Here are quoted passages related to the image I took from the book:

A blackboard was covered with equations, thick as leaves on a walk, and three sentences in English: *Price's Theorem: Whatever can be radiated is radiated. Schutz's Observation: Whatever is radiated can be radiated. Things can be radiated if and only if they are radiated.*

This quote requires some explanation. "Schutz's observation" was facetious, but Price's theorem, "Whatever can be radiated is radiated," was a serious confirmation of a 1969 speculation by Roger Penrose.

Price's theorem is illustrated by the implosion of a mountain-endowed star. Figure 7.4 depicts the implosion. The left half of this figure is a spacetime diagram of the type introduced in Figure 6.7 of Chapter 6; the right side is a sequence of snapshots of the star's and horizon's shape as time passes, with the earliest times at the bottom and the latest at the top.

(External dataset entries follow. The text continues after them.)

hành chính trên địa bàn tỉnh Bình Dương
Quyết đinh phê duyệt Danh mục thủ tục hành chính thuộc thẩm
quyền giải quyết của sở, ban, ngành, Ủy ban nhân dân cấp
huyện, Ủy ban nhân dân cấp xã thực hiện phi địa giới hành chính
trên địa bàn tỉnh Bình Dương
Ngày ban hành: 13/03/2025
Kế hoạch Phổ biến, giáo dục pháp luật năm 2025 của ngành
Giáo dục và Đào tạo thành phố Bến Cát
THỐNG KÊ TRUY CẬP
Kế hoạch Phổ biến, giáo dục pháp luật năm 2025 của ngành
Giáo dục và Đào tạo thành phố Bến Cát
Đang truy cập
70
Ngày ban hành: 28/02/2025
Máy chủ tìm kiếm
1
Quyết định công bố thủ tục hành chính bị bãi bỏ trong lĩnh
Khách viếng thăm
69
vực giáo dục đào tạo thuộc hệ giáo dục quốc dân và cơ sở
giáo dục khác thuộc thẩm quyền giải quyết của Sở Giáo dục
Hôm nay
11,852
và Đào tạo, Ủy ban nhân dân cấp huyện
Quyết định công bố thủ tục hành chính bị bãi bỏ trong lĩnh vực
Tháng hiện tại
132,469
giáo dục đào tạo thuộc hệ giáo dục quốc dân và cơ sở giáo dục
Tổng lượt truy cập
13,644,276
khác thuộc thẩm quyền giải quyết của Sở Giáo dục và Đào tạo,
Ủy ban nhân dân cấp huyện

As the star implodes (bottom two snapshots in Figure 7.4), its mountain grows larger, producing a growing, mountain-shaped distortion in the star's spacetime curvature. Then, as the star sinks inside its critical circumference and creates a black hole horizon around itself (middle snapshot), the distorted spacetime curvature deforms the horizon, giving it a mountain-like protrusion. The horizon's protrusion, however, cannot live long. The stellar mountain that generated it is now inside the hole, so the horizon can no longer feel the mountain's influence. The horizon is no longer being forced, by the mountain, to keep its protrusion. The horizon ejects the protrusion in the only way it can: It converts the protrusion into ripples of spacetime curvature (gravitational waves-Chapter 10) that propagate away in all directions (top two snapshots). Some of the of the ripples go down the hole, other fly out into the surrounding Universe, and as they fly away, the ripples leave the hole with a perfectly spherical shape.

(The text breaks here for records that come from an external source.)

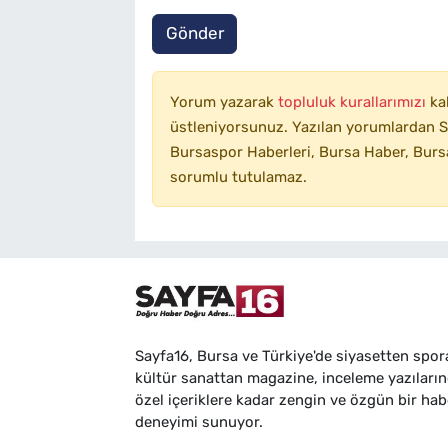
Gönder
Yorum yazarak
topluluk kurallarımızı
ka
üstleniyorsunuz. Yazılan yorumlardan SA
Bursaspor Haberleri, Bursa Haber, Bursa
sorumlu tutulamaz.
Sayfa16, Bursa ve Türkiye'de siyasetten spor
kültür sanattan magazine, inceleme yazıları
özel içeriklere kadar zengin ve özgün bir hab
deneyimi sunuyor.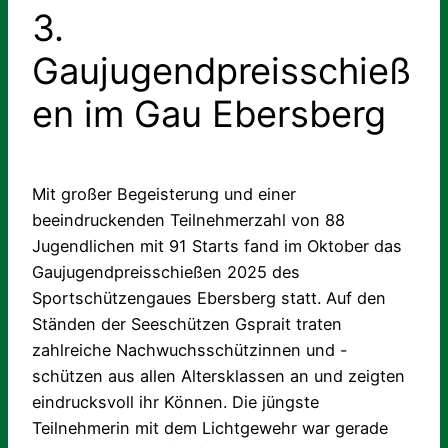
3.
Gaujugendpreisschieß
en im Gau Ebersberg
Mit großer Begeisterung und einer
beeindruckenden Teilnehmerzahl von 88
Jugendlichen mit 91 Starts fand im Oktober das
Gaujugendpreisschießen 2025 des
Sportschützengaues Ebersberg statt. Auf den
Ständen der Seeschützen Gsprait traten
zahlreiche Nachwuchsschützinnen und -
schützen aus allen Altersklassen an und zeigten
eindrucksvoll ihr Können. Die jüngste
Teilnehmerin mit dem Lichtgewehr war gerade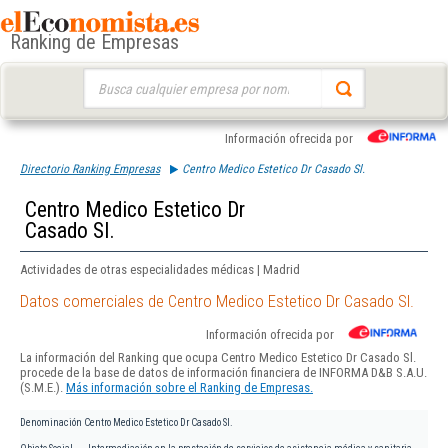
Ranking de Empresas
Buscar:
Información ofrecida por
Directorio Ranking Empresas
Centro Medico Estetico Dr Casado Sl.
Centro Medico Estetico Dr
Casado Sl.
Actividades de otras especialidades médicas | Madrid
Datos comerciales de Centro Medico Estetico Dr Casado Sl.
Información ofrecida por
La información del Ranking que ocupa Centro Medico Estetico Dr Casado Sl.
procede de la base de datos de información financiera de INFORMA D&B S.A.U.
(S.M.E.).
Más información sobre el Ranking de Empresas.
Denominación
Centro Medico Estetico Dr Casado Sl.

How does this mountain-endowed implosion relate to Price's theorem? According to the laws of physics, the horizon's mountain-like protrusion *can* be converted into gravitational radiation (ripples of curvature). Price's theorem tells us, then, that the protrusion *must* be converted into gravitational waves, and that this radiation must carry the protrusion completely away. *This is the mechanism that makes the hole hairless*.

So my question is as follows:

**Has anyone ever considered that this gravitational radiation may be the mechanism by which at least some part of the information is preserved and leaked back into the Universe when a black hole is formed or consumes an object?** Any asymmetrical object that collapses into a black hole should produce lumps on its event horizon that are radiated away in accordance with Price's theorem. If one could collect and analyze these waves, shouldn't it be possible (in principle) to reconstruct the shape and perhaps mass distribution of the object that became the black hole? If a tiny (likely sub-microscopic) lump is formed briefly on the horizon at the moment that a black hole consumes an object, then couldn't analysis of the resulting gravitational waves yield not only the mass and configuration of the object at time of consumption, but also the place and time it was consumed?